Jack Chastain, a long-time peanut industry leader and recent inductee into the Peanut Hall of Fame, told growers and peanut industry leaders at last week’s Southern Peanut Growers Association meeting to embrace change or be willing to accept the dire consequences for not doing so.

Chastain is co-owner of Doster Warehouse in Rochelle, Ga. He has been in the peanut buying business since 1970, but has been a peanut farmer all his life.

“Back in the 1960s our growers were still growing some Spanish varieties and a number of runner type varieties, and then along came Florunner peanuts, and we thought we had it made,” Chastain said.

“Developing new peanut varieties didn’t stop, but many growers didn’t see the need for more varieties, because we had this new, highly productive Florunner,” he added.

“Back then, we didn’t see any need to plant more than 50-60 pounds of seed per acre. We thought more than that would crowd out each plant and most of the seed would rot in the ground.

“Fertilizer was standard, regardless of the ground on which a grower planted peanuts — 5-10-15 and 200 pounds per acre was plenty.

“I remember one year we had 6,000 acres of peanuts and cotton, and our total chemical bill was $25,000. Now, you can put much more than that on your pickup truck. Of course we were using DDT —and most of us survived it — and various dusts for insect control.

“We thought we had it made, and we did, if our goal was to grow a maximum of 2,000 pounds of peanuts per acre,” he said.

“Most peanut growers in Georgia at that time thought irrigation was too costly and too hard to deal with, and they were right, too. Moving aluminum drip irrigation lines is something I’ll never forget doing and something I hope no one ever has to do again, Chastain said.

Irrigation changed thinking

“Center pivot irrigation changed our thinking, and now underground, drip systems are improving efficiency, cost and labor. Last year, we grew the best peanut crop of my career using underground drip irrigation,” he said.

Perhaps the biggest change in peanut production has been in peanut harvest technology. The improvement in peanut harvesting equipment and techniques has made dramatic changes on peanut growers, buyers and end users.

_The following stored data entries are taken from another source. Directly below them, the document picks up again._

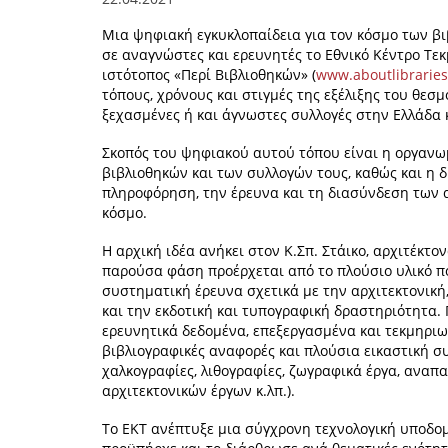
Μια ψηφιακή εγκυκλοπαίδεια για τον κόσμο των β
σε αναγνώστες και ερευνητές το Εθνικό Κέντρο Τε
ιστότοπος «Περί Βιβλιοθηκών» (
www.aboutlibraries
τόπους, χρόνους και στιγμές της εξέλιξης του θεσ
ξεχασμένες ή και άγνωστες συλλογές στην Ελλάδα κ
Σκοπός του ψηφιακού αυτού τόπου είναι η οργανω
βιβλιοθηκών και των συλλογών τους, καθώς και η 
πληροφόρηση, την έρευνα και τη διασύνδεση των 
κόσμο.
Η αρχική ιδέα ανήκει στον Κ.Σπ. Στάικο, αρχιτέκτον
παρούσα φάση προέρχεται από το πλούσιο υλικό πο
συστηματική έρευνα σχετικά με την αρχιτεκτονική,
και την εκδοτική και τυπογραφική δραστηριότητα.
ερευνητικά δεδομένα, επεξεργασμένα και τεκμηριω
βιβλιογραφικές αναφορές και πλούσια εικαστική σ
χαλκογραφίες, λιθογραφίες, ζωγραφικά έργα, αναπ
αρχιτεκτονικών έργων κ.λπ.).
Το ΕΚΤ ανέπτυξε μια σύγχρονη τεχνολογική υποδομ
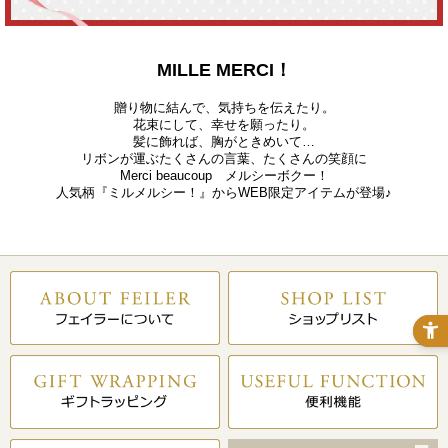
MILLE MERCI！
贈り物に結んで、気持ちを伝えたり。
花束にして、幸せを願ったり。
髪に飾れば、胸がときめいて…
リボンが運ぶたくさんの言葉、たくさんの笑顔に
Merci beaucoup メルシーボクー！
人気柄『ミルメルシー！』からWEB限定アイテムが登場♪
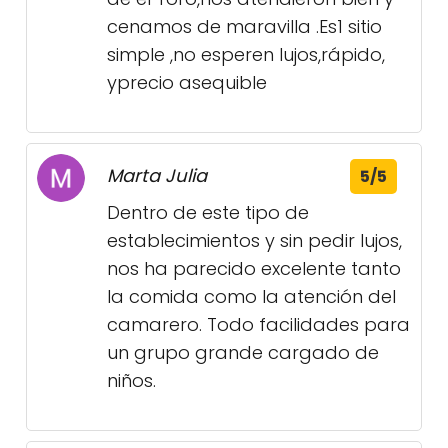
cenamos de maravilla .Es1 sitio
simple ,no esperen lujos,rápido,
yprecio asequible
Marta Julia
5/5
Dentro de este tipo de
establecimientos y sin pedir lujos,
nos ha parecido excelente tanto
la comida como la atención del
camarero. Todo facilidades para
un grupo grande cargado de
niños.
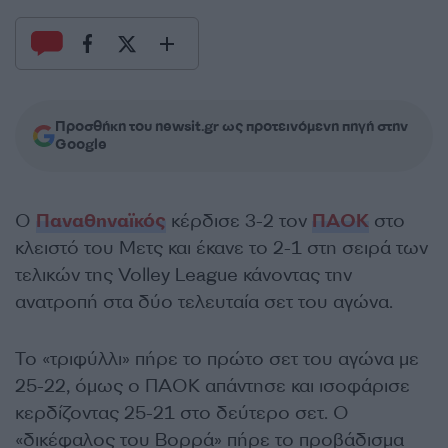
Προσθήκη του newsit.gr ως προτεινόμενη πηγή στην
Google
Ο
Παναθηναϊκός
κέρδισε 3-2 τον
ΠΑΟΚ
στο
κλειστό του Μετς και έκανε το 2-1 στη σειρά των
τελικών της Volley League κάνοντας την
ανατροπή στα δύο τελευταία σετ του αγώνα.
Το «τριφύλλι» πήρε το πρώτο σετ του αγώνα με
25-22, όμως ο ΠΑΟΚ απάντησε και ισοφάρισε
κερδίζοντας 25-21 στο δεύτερο σετ. Ο
«δικέφαλος του Βορρά» πήρε το προβάδισμα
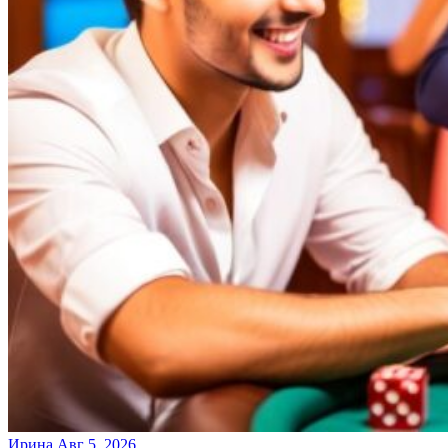
Ирина
Авг 5, 2026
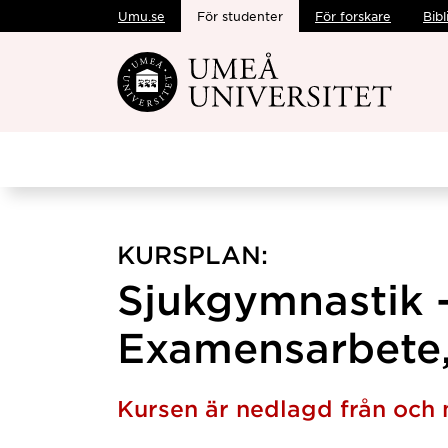
Umu.se
För studenter
För forskare
Bibl
Hoppa direkt till innehållet
KURSPLAN:
Sjukgymnastik 
Examensarbete,
Kursen är nedlagd från och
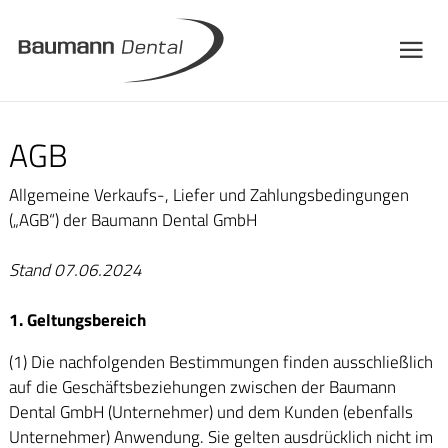
AGB
Allgemeine Verkaufs-, Liefer und Zahlungsbedingungen
(„AGB“) der Baumann Dental GmbH
Stand 07.06.2024
1. Geltungsbereich
(1) Die nachfolgenden Bestimmungen finden ausschließlich
auf die Geschäftsbeziehungen zwischen der Baumann
Dental GmbH (Unternehmer) und dem Kunden (ebenfalls
Unternehmer) Anwendung. Sie gelten ausdrücklich nicht im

“Back in the 1960s, peanut harvest might have run from August to November, but in most years, the vast majority of our peanuts were harvested by September, because that’s when our part-time labor, mostly college students, went back to school.

“I remember one year we actually harvested some Spanish peanuts in July. Now, some growers are still planting peanuts in July.

“All these changes in harvesting peanuts shortened the harvest season from 12 weeks to about six weeks now. Putting so many peanuts into the system changed things dramatically for shellers, blanchers, and on down the production line,” Chastain said.

“Up until 1977, the peanut program was status quo. After that there was still some quota, but the two price system put an end to buying and selling peanuts the way it had been done for decades.

“Everyone in the peanut business, from growers to shellers, had to change to survive. Since that time changes have come fast, and those who could adapt quickly enough survived and those who couldn’t change didn’t make it,” the peanut buyer said.

“We used to ship peanuts in one size — 125 pound boxes. Now, we ship in every imaginable size, up to containers that go directly to a port of shipment overseas,” he added.

Perhaps his greatest lesson in change in the peanut business came as a result of the 1980 drought, which produced a high percentage of Seg III peanuts. “At that time, we knew how to clean up Seg III peanuts, but it was illegal to do so. We actually were forced by U.S. laws in place at the time to import peanuts, a high majority of which were Seg III peanuts, and clean them up for sale to end users — that was legal,” Chastain said.

“Ten years later we had another drought and another poor quality crop of peanuts. This time around we could clean up the domestic crop and sell to end users.

“That put a high value on political changes that have subsequently saved the peanut industry in years like 2010, when we had a record high percentage of Seg III peanuts,” Chastain said.